For the data below, give again exactly the lines from the one containing "strategies and study plans." through the one containing "Early traction can be small but", both ends included, and no others.

::::::

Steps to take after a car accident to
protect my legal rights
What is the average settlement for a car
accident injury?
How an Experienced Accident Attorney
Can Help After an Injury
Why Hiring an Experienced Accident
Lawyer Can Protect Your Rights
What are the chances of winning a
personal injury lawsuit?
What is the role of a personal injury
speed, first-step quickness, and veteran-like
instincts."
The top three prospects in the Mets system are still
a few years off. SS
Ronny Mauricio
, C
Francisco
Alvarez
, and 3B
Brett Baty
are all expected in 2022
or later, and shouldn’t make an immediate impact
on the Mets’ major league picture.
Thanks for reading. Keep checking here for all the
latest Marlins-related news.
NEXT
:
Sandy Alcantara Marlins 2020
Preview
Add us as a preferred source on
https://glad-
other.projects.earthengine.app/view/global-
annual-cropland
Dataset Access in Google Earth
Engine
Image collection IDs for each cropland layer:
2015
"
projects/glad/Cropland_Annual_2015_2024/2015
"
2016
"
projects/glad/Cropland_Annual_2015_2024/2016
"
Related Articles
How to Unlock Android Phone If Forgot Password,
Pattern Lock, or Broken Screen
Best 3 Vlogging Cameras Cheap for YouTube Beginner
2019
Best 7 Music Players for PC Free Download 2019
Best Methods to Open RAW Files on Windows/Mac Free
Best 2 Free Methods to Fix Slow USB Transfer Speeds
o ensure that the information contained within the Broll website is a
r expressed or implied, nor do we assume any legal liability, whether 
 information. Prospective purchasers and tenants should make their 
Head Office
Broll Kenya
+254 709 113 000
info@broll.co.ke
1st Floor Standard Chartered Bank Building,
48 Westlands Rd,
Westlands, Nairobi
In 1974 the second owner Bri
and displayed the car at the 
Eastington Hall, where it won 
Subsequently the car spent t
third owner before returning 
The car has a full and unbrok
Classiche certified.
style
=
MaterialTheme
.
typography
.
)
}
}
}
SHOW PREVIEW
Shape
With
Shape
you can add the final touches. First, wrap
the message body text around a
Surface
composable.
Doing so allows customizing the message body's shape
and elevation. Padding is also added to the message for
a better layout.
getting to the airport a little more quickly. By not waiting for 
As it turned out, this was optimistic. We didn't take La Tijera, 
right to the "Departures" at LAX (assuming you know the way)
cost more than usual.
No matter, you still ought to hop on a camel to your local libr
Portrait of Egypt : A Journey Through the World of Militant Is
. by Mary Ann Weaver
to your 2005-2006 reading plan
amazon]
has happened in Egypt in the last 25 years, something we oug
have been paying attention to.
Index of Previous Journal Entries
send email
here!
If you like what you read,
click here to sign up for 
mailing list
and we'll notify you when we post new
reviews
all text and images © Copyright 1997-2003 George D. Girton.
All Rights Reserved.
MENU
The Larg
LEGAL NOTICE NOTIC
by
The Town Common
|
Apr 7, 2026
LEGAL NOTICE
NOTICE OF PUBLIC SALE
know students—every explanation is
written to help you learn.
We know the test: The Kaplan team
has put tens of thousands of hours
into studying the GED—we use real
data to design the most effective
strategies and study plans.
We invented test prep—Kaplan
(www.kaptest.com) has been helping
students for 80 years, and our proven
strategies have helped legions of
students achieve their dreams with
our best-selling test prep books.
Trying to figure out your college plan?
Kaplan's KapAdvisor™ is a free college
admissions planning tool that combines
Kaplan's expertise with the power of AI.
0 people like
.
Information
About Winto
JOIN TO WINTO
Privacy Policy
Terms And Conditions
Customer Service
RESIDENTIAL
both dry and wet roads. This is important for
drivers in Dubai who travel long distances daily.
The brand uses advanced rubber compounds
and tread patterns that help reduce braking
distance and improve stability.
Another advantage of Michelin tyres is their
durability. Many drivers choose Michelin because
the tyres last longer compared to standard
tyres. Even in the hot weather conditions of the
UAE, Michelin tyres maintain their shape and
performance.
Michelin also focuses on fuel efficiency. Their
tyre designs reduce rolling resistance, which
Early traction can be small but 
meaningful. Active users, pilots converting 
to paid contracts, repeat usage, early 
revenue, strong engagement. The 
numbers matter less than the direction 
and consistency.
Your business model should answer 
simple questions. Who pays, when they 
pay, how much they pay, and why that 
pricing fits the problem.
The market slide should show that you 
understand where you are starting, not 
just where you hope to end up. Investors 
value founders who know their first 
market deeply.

::::::

▶ [Answer box]:
strategies and study plans.
We invented test prep—Kaplan
(www.kaptest.com) has been helping
students for 80 years, and our proven
strategies have helped legions of
students achieve their dreams with
our best-selling test prep books.
Trying to figure out your college plan?
Kaplan's KapAdvisor™ is a free college
admissions planning tool that combines
Kaplan's expertise with the power of AI.
0 people like
.
Information
About Winto
JOIN TO WINTO
Privacy Policy
Terms And Conditions
Customer Service
RESIDENTIAL
both dry and wet roads. This is important for
drivers in Dubai who travel long distances daily.
The brand uses advanced rubber compounds
and tread patterns that help reduce braking
distance and improve stability.
Another advantage of Michelin tyres is their
durability. Many drivers choose Michelin because
the tyres last longer compared to standard
tyres. Even in the hot weather conditions of the
UAE, Michelin tyres maintain their shape and
performance.
Michelin also focuses on fuel efficiency. Their
tyre designs reduce rolling resistance, which
Early traction can be small but 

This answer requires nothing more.